» **What you will do**
Examine each line of the data, and copy the ones containing "Group".

» **Listed entries**
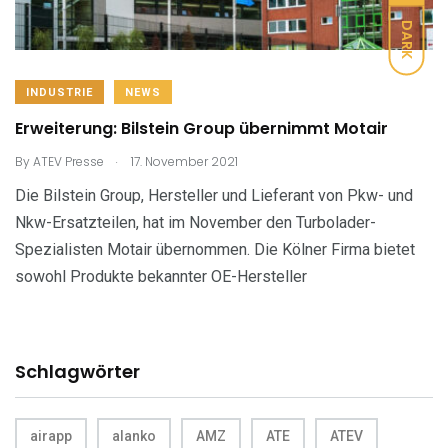
DARK
INDUSTRIE
NEWS
Erweiterung: Bilstein Group übernimmt Motair
.
By
ATEV Presse
17. November 2021
Die Bilstein Group, Hersteller und Lieferant von Pkw- und
Nkw-Ersatzteilen, hat im November den Turbolader-
Spezialisten Motair übernommen. Die Kölner Firma bietet
sowohl Produkte bekannter OE-Hersteller
Schlagwörter
airapp
alanko
AMZ
ATE
ATEV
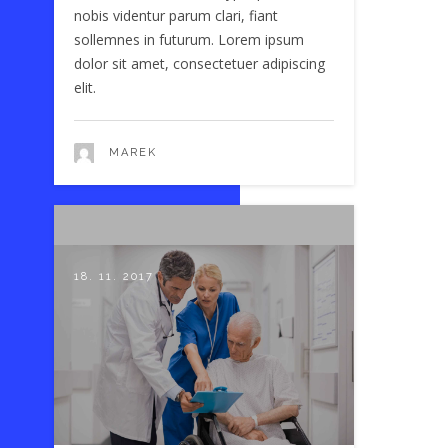
nobis videntur parum clari, fiant
sollemnes in futurum. Lorem ipsum
dolor sit amet, consectetuer adipiscing
elit.
MAREK
18. 11. 2017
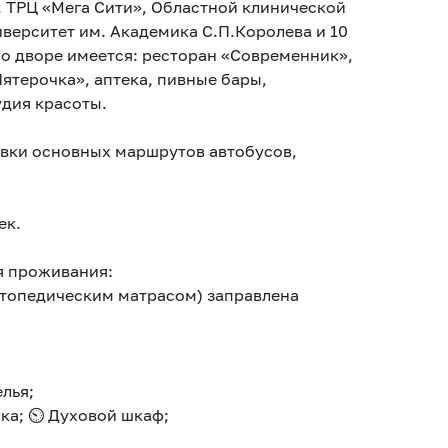
, ТРЦ «Мега Сити», Областной клинической
верситет им. Академика С.П.Королева и 10
Во дворе имеется: ресторан «Современник»,
ятерочка», аптека, пивные бары,
удия красоты.
овки основных маршрутов автобусов,
ек.
я проживания:
ортопедическим матрасом) заправлена
елья;
жка; ⏲ Духовой шкаф;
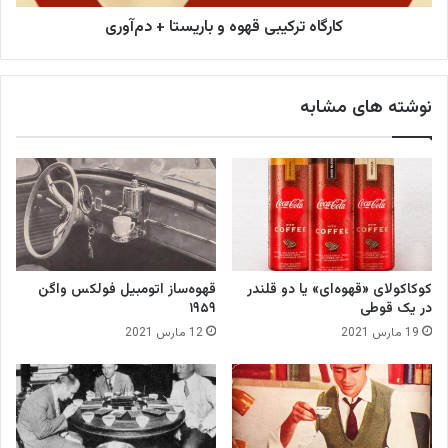
ا
ک
ن
کارگاه ترکیبی قهوه و باریستا + دم‌آوری
ی
ه
ب
ج
ی
ن
ق
نوشته های مشابه
و
ه
ب
و
ی
ه
خ
و
ل
ب
ی
ا
ج
ر
ف
ی
ا
س
کوکاکولای «قهوه‌ای» یا دو قلندر
قهوه‌ساز اتومبیل فولکس واگن
ر
ت
در یک قوطی
۱۹۵۹
س
ا
19 مارس 2021
12 مارس 2021
+
د
م‌
آ
و
ر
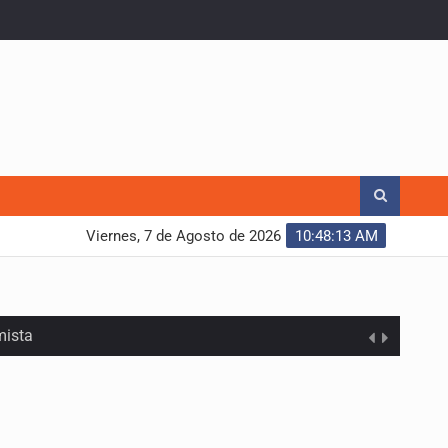
Viernes, 7 de Agosto de 2026
10:48:14 AM
mista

» **The completed task**
Erweiterung: Bilstein Group übernimmt Motair
Die Bilstein Group, Hersteller und Lieferant von Pkw- und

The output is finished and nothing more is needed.